If any of the provisions of such Sections are held to be in any respect an
unreasonable or unlawful restriction upon Executive, then they shall be
deemed to extend only over the maximum period of time, geographic area,
and/or range of activities as to which they may be enforceable.
(f) Waiver. No term or condition of this Agreement shall be deemed
to have been waived, nor shall there be any estoppel against the
enforcement of any provision of this Agreement, except by written
instrument of the party charged with such waiver or estoppel.
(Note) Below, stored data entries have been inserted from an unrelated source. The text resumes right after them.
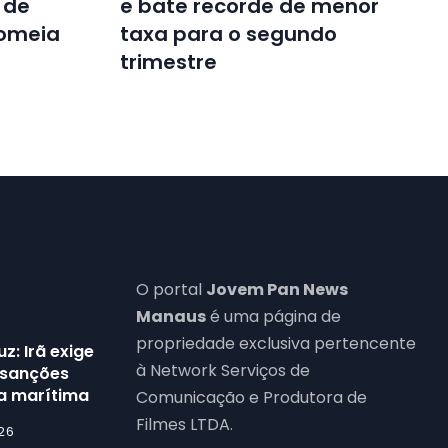
 de
e bate recorde de menor
nomeia
taxa para o segundo
trimestre
O portal
Jovem Pan News
Manaus
é uma página de
propriedade exclusiva pertencente
z: Irã exige
à Network Serviços de
 sanções
ta marítima
Comunicação e Produtora de
Filmes LTDA.
26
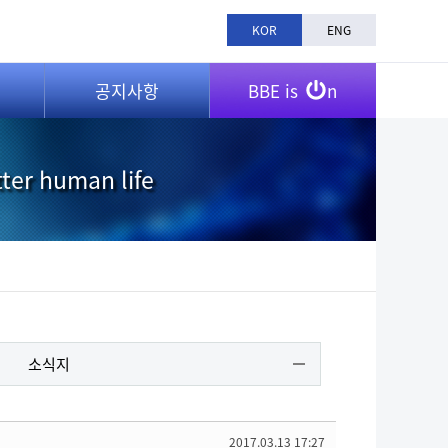
KOR
ENG
공지사항
BBE is
n
tter human life
소식지
2017.03.13 17:27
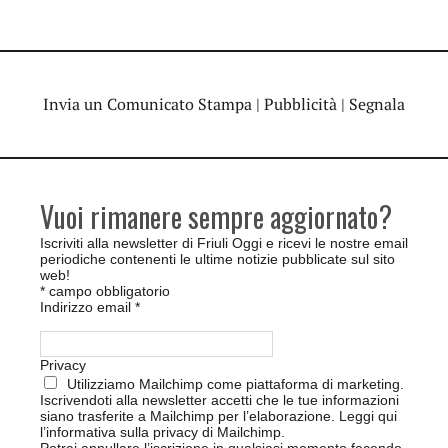
Invia un Comunicato Stampa
|
Pubblicità
|
Segnala
Vuoi rimanere sempre aggiornato?
Iscriviti alla newsletter di Friuli Oggi e ricevi le nostre email
periodiche contenenti le ultime notizie pubblicate sul sito
web!
*
campo obbligatorio
Indirizzo email
*
Privacy
Utilizziamo Mailchimp come piattaforma di marketing.
Iscrivendoti alla newsletter accetti che le tue informazioni
siano trasferite a Mailchimp per l’elaborazione.
Leggi qui
l’informativa sulla privacy di Mailchimp
.
Potrai annullare l’iscrizione in qualsiasi momento facendo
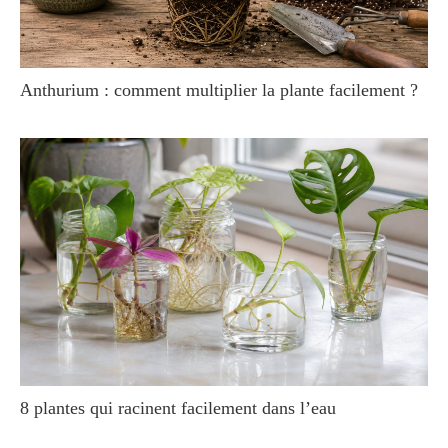
Anthurium : comment multiplier la plante facilement ?
8 plantes qui racinent facilement dans l’eau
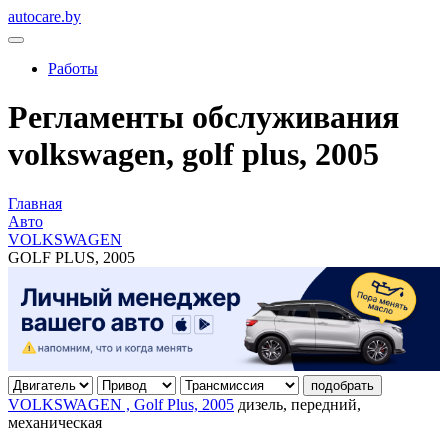
autocare.by
Работы
Регламенты обслуживания
volkswagen, golf plus, 2005
Главная
Авто
VOLKSWAGEN
GOLF PLUS, 2005
подобрать
VOLKSWAGEN , Golf Plus, 2005
дизель, передний,
механическая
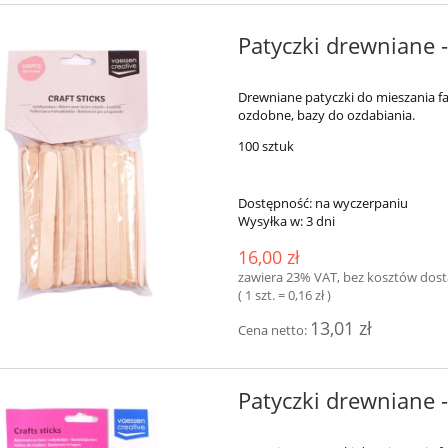
Patyczki drewniane 
Drewniane patyczki do mieszania f
ozdobne, bazy do ozdabiania.
100 sztuk
Dostępność:
na wyczerpaniu
Wysyłka w:
3 dni
16,00 zł
zawiera 23% VAT, bez kosztów dos
( 1 szt. = 0,16 zł )
13,01 zł
Cena netto:
Patyczki drewniane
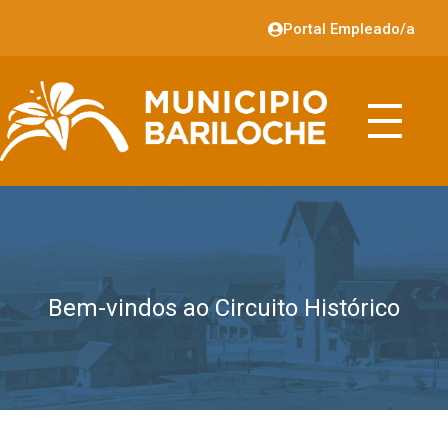
Portal Empleado/a
Bem-vindos ao Circuito Histórico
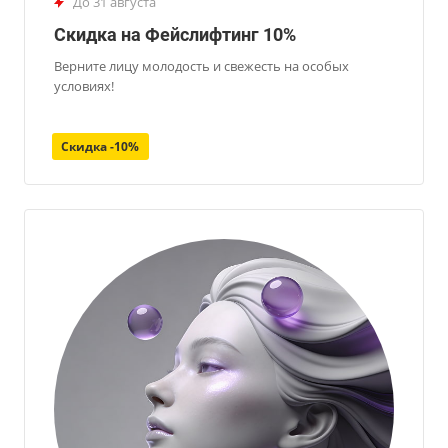
до 31 августа
Скидка на Фейслифтинг 10%
Верните лицу молодость и свежесть на особых
условиях!
Скидка -10%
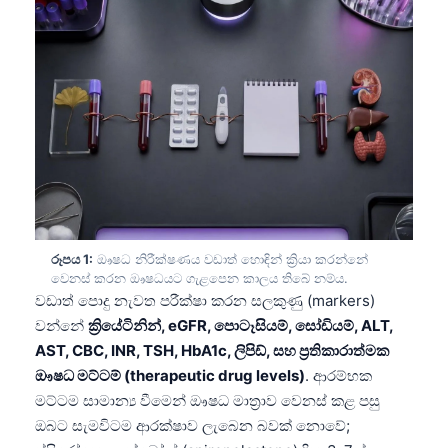
රූපය 1:
ඖෂධ නිරීක්ෂණය වඩාත් හොඳින් ක්‍රියා කරන්නේ
වෙනස් කරන ඖෂධයට ගැළපෙන කාලය තිබේ නම්ය.
වඩාත් පොදු නැවත පරීක්ෂා කරන සලකුණු (markers)
වන්නේ
ක්‍රියේටිනින්, eGFR, පොටෑසියම්, සෝඩියම්, ALT,
AST, CBC, INR, TSH, HbA1c, ලිපිඩ්, සහ ප්‍රතිකාරාත්මක
ඖෂධ මට්ටම් (therapeutic drug levels)
. ආරම්භක
මට්ටම සාමාන්‍ය වීමෙන් ඖෂධ මාත්‍රාව වෙනස් කළ පසු
ඔබට සැමවිටම ආරක්ෂාව ලැබෙන බවක් නොවේ;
(g) Severability. If, for any reason, any provision of this
Agreement is held invalid, such invalidity shall not affect any other
provision of this Agreement not so held invalid, and each such other
provision shall to the full extent consistent with law continue in full
force and effect.
(h) Notices. For the purposes of this Agreement, notice and all
other communications provided for in this Agreement shall be in writing
and shall be deemed to have been duly given when hand delivered or mailed
by United States certified or registered express mail, return receipt
requested, postage prepaid, if to Executive, addressed to the address set
forth on the signature page of this Agreement with a copy to his counsel,
Xxxxxxx Xxxxxxx, Esq., Levelfeld Xxxxxxxxxx Xxxxxxxxx Xxxxxxx Bright
Xxxxxxxxx & Xxxxxxxx LLC, 00 Xxxx Xxxxxx Xxxxxx, 00xx Xxxxx, Xxxxxxx,
Xxxxxxxx 00000; if to the Company, addressed to GTECH Holdings
Corporation, 00 Xxxxxxxxxx Xxx, Xxxx Xxxxxxxxx, Xxxxx Xxxxxx 00000 and
directed to the attention of the Board with a copy to the General Counsel
of the Company; if to a member of the Board, addressed to each member at
his respective address on file with the General Counsel of the Company
with a copy to the Company, or to such other address as either party may
have furnished to the others in writing in accordance herewith, except
that notice of change of address shall be effective only upon receipt.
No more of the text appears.